### [Task description]
Return all of the data exactly, omitting any images.

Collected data
BEGIN

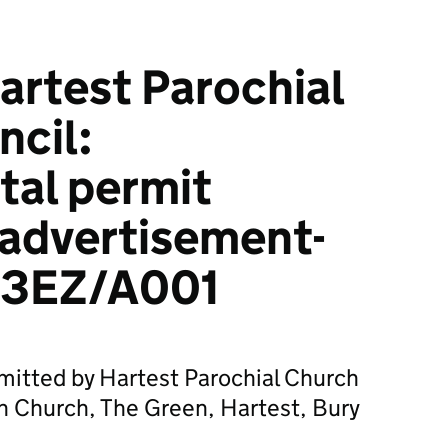
rtest Parochial
cil:
tal permit
 advertisement-
3EZ/A001
mitted by Hartest Parochial Church
sh Church, The Green, Hartest, Bury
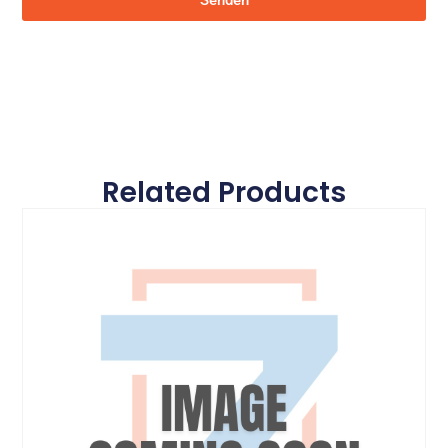
Senden
Related Products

END

### [Answer to this problem]
rtest Parochial
cil:
tal permit
 advertisement-
3EZ/A001
mitted by Hartest Parochial Church
sh Church, The Green, Hartest, Bury
Senden
Related Products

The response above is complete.